Mediterranean Diet Linked To ‘Preventing Depression’ In New Study


A Mediterranean diet could help prevent depression, new research suggests.

The research, which was carried out by Dr Camille Lassale, from the department of epidemiology and public health at UCL, linked eating plenty of fruit, vegetables, nuts and fish to reducing the risk of developing the condition by a third.

Meanwhile a diet high in saturated fat, sugar and processed food was reported to have increased the likelihood of developing depression.

According to RTÉ News, Dr Camille Lassale said, “There is compelling evidence to show that there is a relationship between the quality of your diet and your mental health.

“This relationship goes beyond the effect of diet on your body size or other aspects of health that can, in turn, affect your mood.

“We aggregated results from a large number of studies and there is a clear pattern that following a healthier, plant-rich, anti-inflammatory diet can help in the prevention of depression.”

The study involved scrutinising data from 41 studies including four which looked at the link between a Mediterranean diet and over 36,000 adults.

The studies found that people who followed a Mediterranean diet had 33% less chance of developing the condition in the next eight to twelve years compared to those who followed a very different diet.

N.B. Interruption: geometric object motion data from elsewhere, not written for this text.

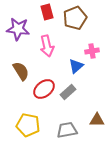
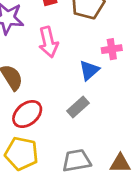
red ellipse: (44, 89) -> (27, 114), moved
brown triangle: (97, 120) -> (120, 163), moved

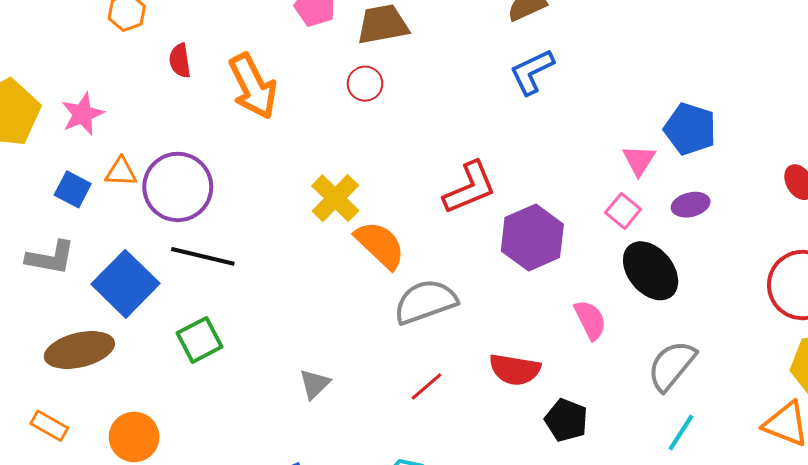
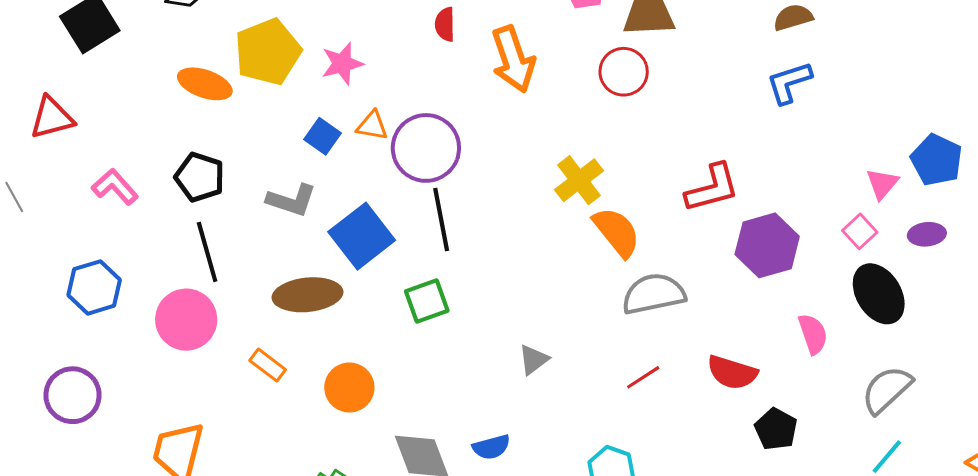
red circle: (365, 84) -> (624, 72), size x1.4
black line: (203, 256) -> (441, 220), turned 58

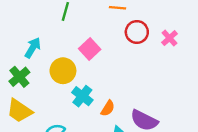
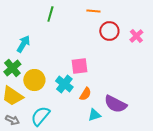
pink square: (90, 49) -> (79, 66), moved, turned 36
yellow circle: (63, 71) -> (34, 80), moved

Five studies looked at the effect of a diet heavy in inflammatory foods on mental health in over 32,000 people.

It showed that a diet low in saturated fat, sugar and processed food had 24% less risk of developing depression over the next five to 12 years.

Dr Lassale said, “A pro-inflammatory diet can induce systemic inflammation and this can directly increase the risk for depression.

“There is also emerging evidence that shows that the relationship between the gut and brain plays a key role in mental health and that this axis is modulated by gastrointestinal bacteria, which can be modified by our diet.”

The results mean that there are now “strong arguments” for diet to be considered as part of mental health treatment, the study’s co-author Tasnime Akbaraly said.